Bueno, mis niñas, ya conocéis todo o casi todo de mi nueva vida. Se hace de día y voy a reunirme con mi ayudante para preparar las tareas de hoy. Os escribiré dentro de poco y muy a menudo, porque os echo de menos y pienso mucho en vosotras. He colocado vuestras fotos sobre la mesa de mi despacho y os presento a todo el que me pregunta: «Pero ¿quiénes son estas señoritas tan guapas?». Y contesto con orgullo: «Son mis hijas, las chicas más guapas del mundo». Escribidme. Decidle a mamá que os compre un ordenador, así podré mandaros fotos de la casa, de los cocodrilos y de los chinitos en pantalón corto. Ahora hay equipos muy baratos y no debería de suponer un gran gasto. Os envío un beso tan fuerte como mi amor por vosotras, papá.

P.D.: Adjunto una carta para mamá…

Hortense tendió una última hoja a Joséphine, quien la dobló y la metió en un bolsillo de su delantal de cocina.

—¿No la vas a leer ahora? —preguntó Hortense.

—No… ¿Queréis que hablemos de la carta de papá?

Las niñas la miraron sin decir nada. Zoé se chupaba el pulgar. Hortense pensaba.

—¡Qué estupidez eso de los cocodrilos! —dijo Zoé—. ¿Y por qué no se ha quedado en Francia?

—Porque en Francia no se crían cocodrilos, como bien dice. —suspiró Hortense—. Y, además, no paraba de decir que quería irse al extranjero. Cada vez que le veíamos, sólo hablaba de eso… Sólo me pregunto si ella se ha ido con él…

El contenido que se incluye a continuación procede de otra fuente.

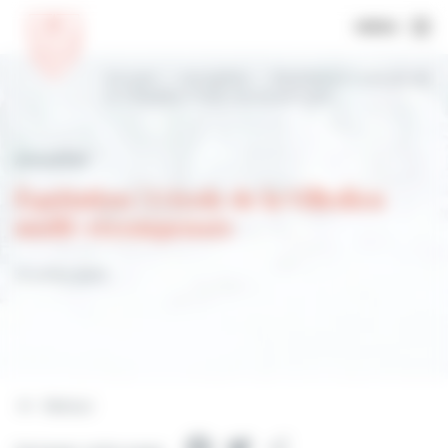
MENU
Accueil
Actualités
Équitation | L’école de
la Villedieu multi-récompensée
Actualités
Équitation | L'école de la Villedieu
multi-récompensée
31 juillet 2023
Retour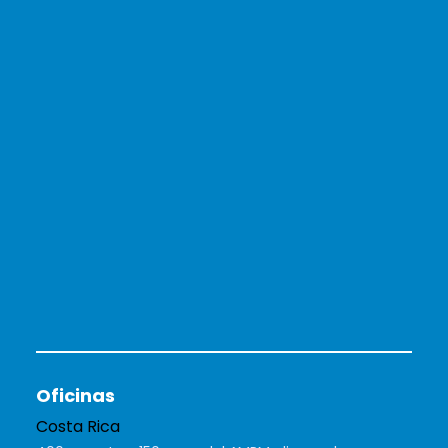
Oficinas
Costa Rica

—Espero que le paguen bien y que le guste su trabajo —añadió Joséphine rápidamente para que las niñas no se pusiesen a hablar de Mylène—. Es muy importante para él salir a flote, tener de nuevo responsabilidades. Un hombre que no trabaja no puede sentirse bien consigo mismo… Y, además, está en su elemento. Siempre le gustaron los grandes espacios, los viajes, África…

Joséphine intentaba conjurar con palabras la aprensión que sentía. ¡Qué locura!, se decía. Espero que no haya invertido en ese negocio… ¿Qué dinero podría invertir? ¿El de Mylène? A mí me hubiese costado ayudarle. No iba a ser yo la que le echase una mano. Recordó entonces que tenían una cuenta común en el banco. Se propuso hablar con el señor Faugeron, su interlocutor en la entidad.